Key Takeaways
- K33’s Vetle Lunde says $60K was likely the 2026 bitcoin bear market’s maximum drawdown.
- Funding rates have been negative for 81 consecutive days, signaling uniquely pessimistic market sentiment.
- K33 projects bitcoin consolidating between $60,000 and $75,000 with no repeat of 80%-plus crashes.
Bitcoin’s Downside Capped at $60K
In a research note published this week, K33’s head of research, Vetle Lunde, argued that the conditions defining the 2026 bear market make an 80%-plus collapse (akin to those seen in 2018 and 2022) structurally unlikely. She added that the 2025 bull market was less aggressive than prior cycles, and a proportionally less severe bear market will follow as a consequence.
The firm’s key evidence sits in derivatives data as bitcoin’s 30-day average funding rate has remained negative for 81 consecutive days, an unusually prolonged stretch of bearish positioning in perpetual swap markets. Lunde describes this as a “uniquely pessimistic” sentiment, which paradoxically stands to limit further downside by exhausting near-term selling pressure before a sustained decline can develop.

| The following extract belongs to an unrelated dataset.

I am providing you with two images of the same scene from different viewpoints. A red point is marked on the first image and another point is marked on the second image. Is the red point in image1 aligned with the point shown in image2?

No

K33’s base case projects bitcoin consolidating within a range of $60,000 to $75,000, with slow grind dynamics rather than a sharp capitulation event. The “maximum drawdown” in this scenario sits at the February low of approximately $60,000, a roughly 52% decline from the all-time high of $126,272 reached on October 6, 2025.
The numbers may be severe by historical standards for equities, but quite modest for a bitcoin bear market cycle, as previous cycles have produced peak-to-trough losses exceeding 80%.

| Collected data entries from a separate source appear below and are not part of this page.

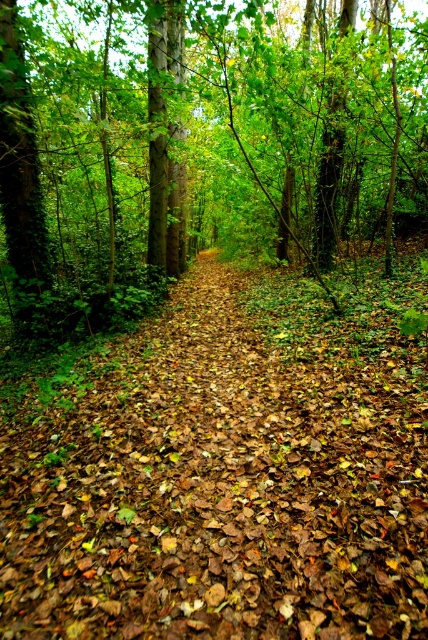 Which is in front, point (199, 410) or point (273, 13)?

Point (199, 410) is more forward.

Is point (253, 570) closer to viewer compared to point (348, 58)?

Yes, it is.

Image resolution: width=428 pixels, height=640 pixels. What are the coordinates of `brown leafy forest path at center` in the screenshot? It's located at (225, 470).

Where is `brown leafy forest path at center`? The height and width of the screenshot is (640, 428). brown leafy forest path at center is located at coordinates click(225, 470).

The key structural difference K33 points to is the role of institutional capital. With access to bitcoin now largely routed through regulated products, the extreme leverage feedback loops that drove prior capitulations are harder to sustain at scale. Long-term holders also appear to be approaching selling exhaustion, a metric that in previous cycles has preceded a medium-term price floor.
Moreover, in February, K33 flagged parallels to the late 2022 bear market bottom when bitcoin first approached the $60,000 level. The latest note extends that argument forward, suggesting that if February was the floor, the market is now in slow recovery territory rather than mid-decline.
For traders and long-term holders alike, the question now shifts from how low bitcoin can go to how long the consolidation lasts.